Extracted page text data
BEGIN
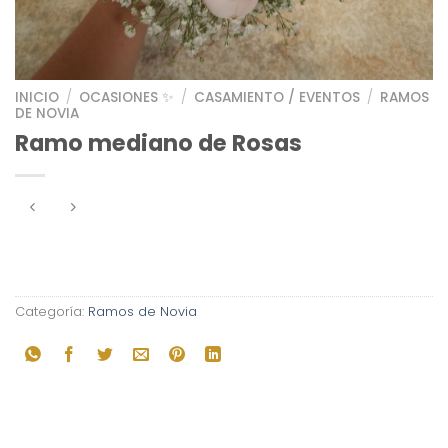
INICIO
/
OCASIONES ✨
/
CASAMIENTO / EVENTOS
/
RAMOS
DE NOVIA
Ramo mediano de Rosas
Categoría:
Ramos de Novia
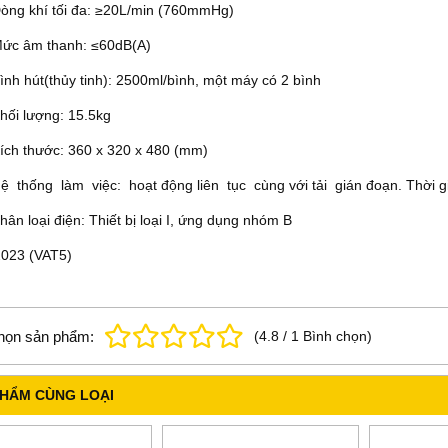
òng khí tối đa: ≥20L/min (760mmHg)
ức âm thanh: ≤60dB(A)
ình hút(thủy tinh): 2500ml/bình, một máy có 2 bình
hối lượng: 15.5kg
ích thước: 360 x 320 x 480 (mm)
ệ thống làm việc: hoạt động liên tục cùng với tải gián đoạn. Thời gian
hân loại điện: Thiết bị loại I, ứng dụng nhóm B
023 (VAT5)
họn sản phẩm:
(
4.8
/
1
Bình chọn
)
PHẨM CÙNG LOẠI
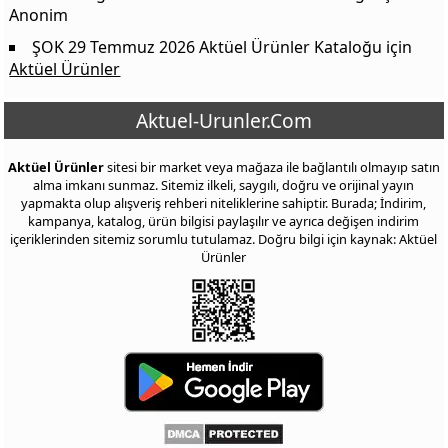
Anonim
ŞOK 29 Temmuz 2026 Aktüel Ürünler Kataloğu
için
Aktüel Ürünler
Aktuel-Urunler.Com
Aktüel Ürünler
sitesi bir market veya mağaza ile bağlantılı olmayıp satın
alma imkanı sunmaz. Sitemiz ilkeli, saygılı, doğru ve orijinal yayın
yapmakta olup alışveriş rehberi niteliklerine sahiptir. Burada; İndirim,
kampanya, katalog, ürün bilgisi paylaşılır ve ayrıca değişen indirim
içeriklerinden sitemiz sorumlu tutulamaz. Doğru bilgi için kaynak: Aktüel
Ürünler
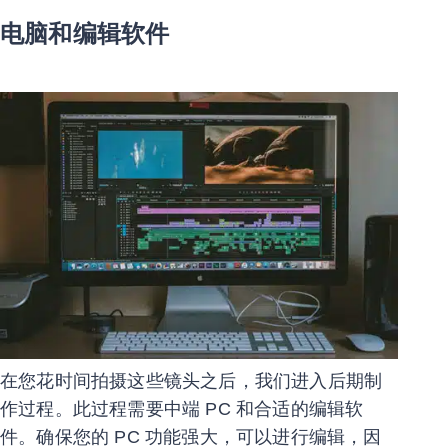
电脑和编辑软件
在您花时间拍摄这些镜头之后，我们进入后期制
作过程。此过程需要中端 PC 和合适的编辑软
件。确保您的 PC 功能强大，可以进行编辑，因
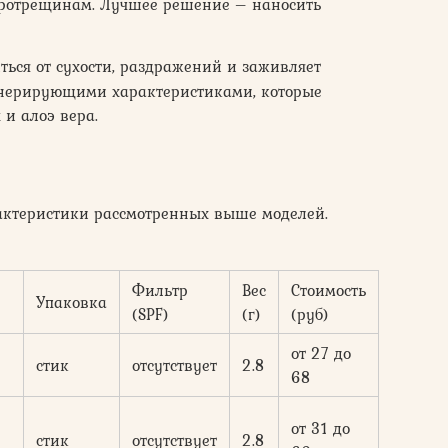
кротрещинам. Лучшее решение – наносить
ться от сухости, раздражений и заживляет
нерирующими характеристиками, которые
и алоэ вера.
актеристики рассмотренных выше моделей.
Фильтр
Вес
Стоимость
Упаковка
(SPF)
(г)
(руб)
от 27 до
стик
отсутствует
2.8
68
от 31 до
стик
отсутствует
2.8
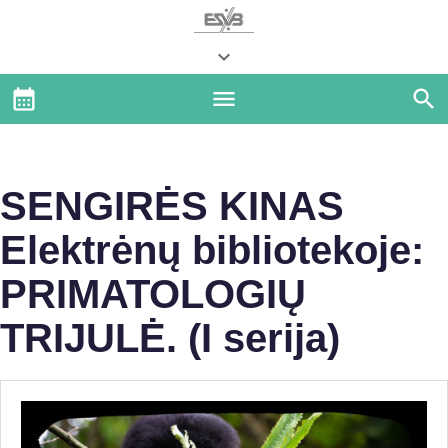
SENGIRĖS KINAS
Elektrėnų bibliotekoje:
PRIMATOLOGIŲ
TRIJULĖ. (I serija)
END
Give the records back exactly, with no pictures.

=== TASK RESPONSE ===
INICIO
/
OCASIONES ✨
/
CASAMIENTO / EVENTOS
/
RAMOS
DE NOVIA
Ramo mediano de Rosas
Categoría:
Ramos de Novia
òng khí tối đa: ≥20L/min (760mmHg)
ức âm thanh: ≤60dB(A)
ình hút(thủy tinh): 2500ml/bình, một máy có 2 bình
hối lượng: 15.5kg
ích thước: 360 x 320 x 480 (mm)
ệ thống làm việc: hoạt động liên tục cùng với tải gián đoạn. Thời gian
hân loại điện: Thiết bị loại I, ứng dụng nhóm B
023 (VAT5)
họn sản phẩm:
(
4.8
/
1
Bình chọn
)
PHẨM CÙNG LOẠI
Anonim
ŞOK 29 Temmuz 2026 Aktüel Ürünler Kataloğu
için
Aktüel Ürünler
Aktuel-Urunler.Com
Aktüel Ürünler
sitesi bir market veya mağaza ile bağlantılı olmayıp satın
alma imkanı sunmaz. Sitemiz ilkeli, saygılı, doğru ve orijinal yayın
yapmakta olup alışveriş rehberi niteliklerine sahiptir. Burada; İndirim,
kampanya, katalog, ürün bilgisi paylaşılır ve ayrıca değişen indirim
içeriklerinden sitemiz sorumlu tutulamaz. Doğru bilgi için kaynak: Aktüel
Ürünler
电脑和编辑软件
在您花时间拍摄这些镜头之后，我们进入后期制
作过程。此过程需要中端 PC 和合适的编辑软
件。确保您的 PC 功能强大，可以进行编辑，因
кротрещинам. Лучшее решение – наносить
ться от сухости, раздражений и заживляет
нерирующими характеристиками, которые
и алоэ вера.
актеристики рассмотренных выше моделей.
Фильтр
Вес
Стоимость
Упаковка
(SPF)
(г)
(руб)
от 27 до
стик
отсутствует
2.8
68
от 31 до
стик
отсутствует
2.8
SENGIRĖS KINAS
Elektrėnų bibliotekoje:
PRIMATOLOGIŲ
TRIJULĖ. (I serija)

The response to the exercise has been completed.